Project Loom and Project Reactor - Better Together

Parth Mistry
9 min readDec 1, 2022

Project Loom is now available as a preview feature as part of Java 19. It introduces virtual threads to Java platform which is a lightweight implementation of threads that is provided by the JDK rather than the OS. About one year ago I came across this YouTube video where Brian Goetz mentions “I think Project Loom is going to kill Reactive Programming” - how ever if we broadly look at purpose of project loom (virtual threads) and reactive programming they appear to solve different set of problems. Project loom makes it possible to spawn millions of virtual threads performing I/O bound tasks within same JVM, but virtual threads are still threads and when it comes to developing complex asynchronous backpressure ready data pipeline then developers still have to code it by hand. Where reactive programming is more concerned with asynchronous data streams and the propagation of change. There are various libraries available such as Project Reactor, RxJava, Vert.x etc which support reactive programming by providing rich set of operators to define complex asynchronous data processing pipeline

In this post we will see why Project Loom (virtual threads) alone might not be sufficient for building efficient data processing pipelines and how project reactor can take advantage of virtual threads

Demo Scenario
For this post, I have prepared PostgreSQL database table persons with 10,000 dummy records.

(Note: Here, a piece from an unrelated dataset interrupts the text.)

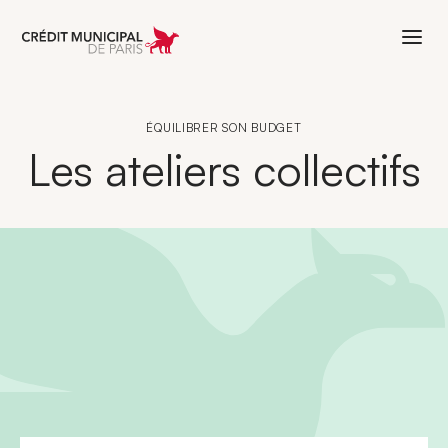
Aller à l'accueil de Crédit Municipal 
ÉQUILIBRER SON BUDGET
Les ateliers collectifs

I have considered typical application flow where we want to query records from persons table, for each retrieved record enrich data based on external service and then print enriched person detail to the terminal. To solve this problem, I have created set of examples with different concurrency approaches to see how they could impact overall application throughput. There are few other things which I have considered across these examples in this post -

  • Example code must not retrieve all records in memory at once. It should process all records by incrementally retrieving it. This is to ensure that our example code should still work even if table has millions of records and JVM shouldn’t run out of memory
  • To keep code examples simple and focused around particular concurrency approach - instead of actual external service I am using mock service object which returns dummy enriched data
  • For making visible impact of different concurrency approaches, I am considering amplified latencies for both database related network traffic and for mock external service which enriches person data
  • All traffic to database is delayed by 250 millis. To make this possible on local machine - I have developed Netty application delay-simulator which acts as proxy between database and example application code
  • Mock service returns result with predictable delay of 100 - 200 millis based on person id
  • There must not be more than 50 concurrent requests for enriching person data. This is to ensure that target service doesn’t get overloaded by lots of concurrent requests
  • I am considering standard PostgreSQL JDBC driver in all code examples so that database communication related code paths use consistent mechanism for retrieval of records. This helps to relatively compare code complexities involved when using virtual threads or when using abstractions defined by project reactor in respective code examples. In real project, it might be better to use R2DBC or Reactive Hibernate if they are suitable for the project requirement

All example approaches referred in this post and delay-simulator source code is available in loom-and-reactor. I have also prepared set of gists for a quick reference while reading through the post. Click on a link provided in approach title to open respective gist which illustrates code snippet for a particular approach (Note - I haven’t shown project specific classes as part of import statements in these gists)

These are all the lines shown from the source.